Your post is excellent and very interesting.

The Wanderers' Daughter said...

It's interesting, I always chafe against the "insult" of calling an artist an illustrator. I have always preferred to be called an illustrator, because to me illustration implies craft, and I believe there's too little craftsmanship in the arts these days. I'm talking about Craftsmanship in the Medieval sense, in the Renaissance sense. What would Michelangelo have been without his ability to illustrate? A craftsman is someone who understands the underlying structure to a mathematical degree, who has practiced and studied his craft until that structure lies in every fiber of his body. You can not build a cathedral or a piece of furniture that will last and remain beautiful through the centuries without that kind of craftsmanship. To me, that is the basis of illustration, which is why I prefer it to the term "artist", which, in today's world, allows for too much sloppiness. That's just one person's opinion (one person who grew up in artists' colonies, and who, therefore, might be a bit too cynical), but there it is.

GeNeRaCiOn AsErE said...

que vida tan bella, no puedo decir que fue larga, porque ninguna vida lo es...
sin embargo, lo peor de envejecer es despedirnos, las despedidas duelen tanto, que a veces nos matan parte de la vida.
alguien dijo una vez, que un abrazo de despedida equivale a una pequena muerte... y lo creo, por eso me gustan tanto las bienvenidas, se la doy a estos cuadros... a esta obra que gracias a todos nosotros queda viva.
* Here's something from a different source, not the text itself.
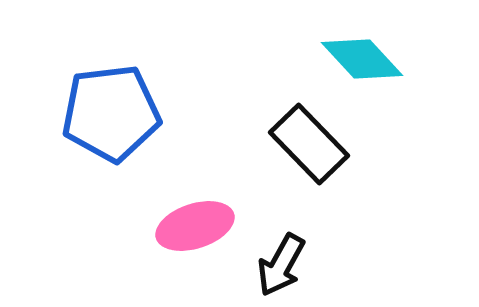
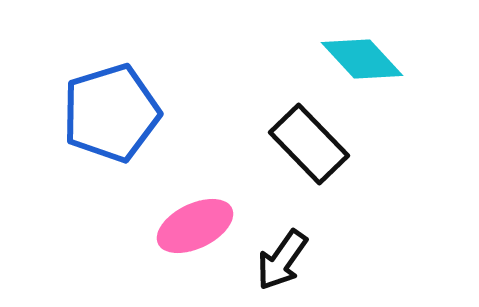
blue pentagon: rotated 10 degrees counterclockwise
pink ellipse: rotated 8 degrees counterclockwise
black arrow: moved 1 px right, 5 px up; rotated 6 degrees clockwise
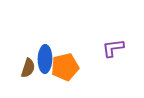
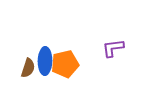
blue ellipse: moved 2 px down
orange pentagon: moved 3 px up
Gracias Yoli, por mostrarnos a Andrew.

Susie of Arabia said...

Hi Yoli - Thanks for posting this. I really enjoyed it. For several years, I participated in a fine arts program at my son's school, called Meet the Masters. I introduced fine art to the childre, and Christina's World was one of the paintings i took great joy in presenting. He was an incredible talent.